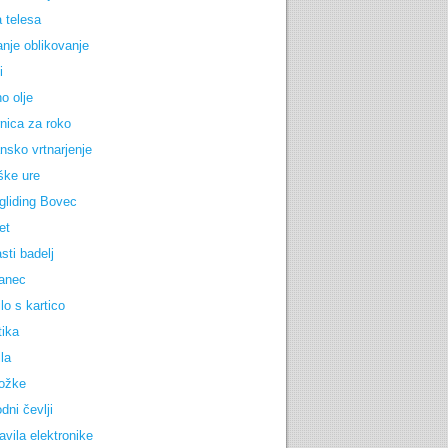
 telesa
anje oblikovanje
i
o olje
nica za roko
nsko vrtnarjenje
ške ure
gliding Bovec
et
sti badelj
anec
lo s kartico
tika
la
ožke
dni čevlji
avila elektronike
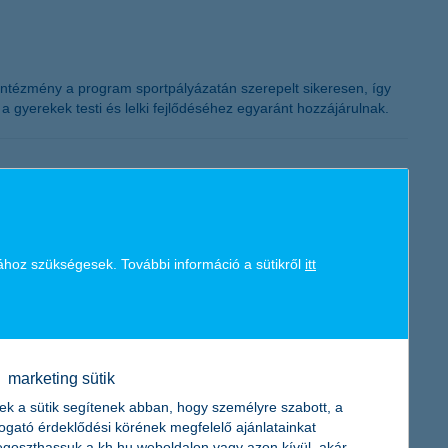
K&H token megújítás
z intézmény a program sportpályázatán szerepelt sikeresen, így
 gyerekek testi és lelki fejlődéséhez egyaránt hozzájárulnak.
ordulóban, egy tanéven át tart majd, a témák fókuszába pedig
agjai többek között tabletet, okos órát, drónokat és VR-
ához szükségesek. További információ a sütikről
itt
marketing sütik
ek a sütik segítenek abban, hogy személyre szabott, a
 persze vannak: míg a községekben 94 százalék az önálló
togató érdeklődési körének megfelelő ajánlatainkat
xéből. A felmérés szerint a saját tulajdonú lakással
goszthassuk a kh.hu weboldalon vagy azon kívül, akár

###

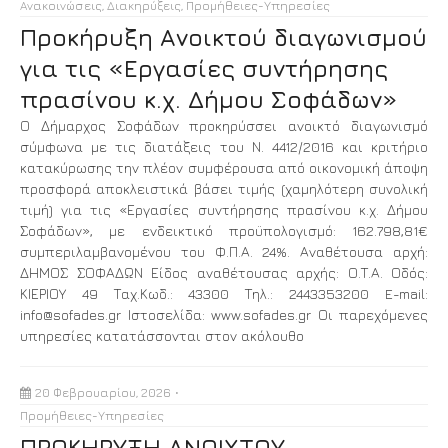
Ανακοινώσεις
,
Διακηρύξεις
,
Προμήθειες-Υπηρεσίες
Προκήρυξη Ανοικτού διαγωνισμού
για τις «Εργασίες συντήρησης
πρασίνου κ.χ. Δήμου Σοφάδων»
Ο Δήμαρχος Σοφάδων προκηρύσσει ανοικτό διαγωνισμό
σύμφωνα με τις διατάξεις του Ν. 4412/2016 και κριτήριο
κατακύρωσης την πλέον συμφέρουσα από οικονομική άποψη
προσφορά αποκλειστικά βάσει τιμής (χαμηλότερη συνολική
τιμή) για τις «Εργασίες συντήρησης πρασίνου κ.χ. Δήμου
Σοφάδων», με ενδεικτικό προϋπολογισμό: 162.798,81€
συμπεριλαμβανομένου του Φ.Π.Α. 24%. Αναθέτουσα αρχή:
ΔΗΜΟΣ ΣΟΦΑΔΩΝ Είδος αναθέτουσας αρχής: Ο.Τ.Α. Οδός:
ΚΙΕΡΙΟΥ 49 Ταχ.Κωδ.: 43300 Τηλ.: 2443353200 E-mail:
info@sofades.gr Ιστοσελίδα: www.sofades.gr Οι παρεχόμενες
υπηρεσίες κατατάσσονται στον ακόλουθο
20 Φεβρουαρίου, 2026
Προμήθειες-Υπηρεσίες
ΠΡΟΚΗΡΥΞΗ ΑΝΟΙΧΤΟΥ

###

### Exercise aim
Give an exact copy of the lines above from the line with "z intézmény a" up to and including the line with "goszthassuk a kh.hu", and leave everything else out.

### Output of the exercise
z intézmény a program sportpályázatán szerepelt sikeresen, így
 gyerekek testi és lelki fejlődéséhez egyaránt hozzájárulnak.
ordulóban, egy tanéven át tart majd, a témák fókuszába pedig
agjai többek között tabletet, okos órát, drónokat és VR-
ához szükségesek. További információ a sütikről
itt
marketing sütik
ek a sütik segítenek abban, hogy személyre szabott, a
 persze vannak: míg a községekben 94 százalék az önálló
togató érdeklődési körének megfelelő ajánlatainkat
xéből. A felmérés szerint a saját tulajdonú lakással
goszthassuk a kh.hu weboldalon vagy azon kívül, akár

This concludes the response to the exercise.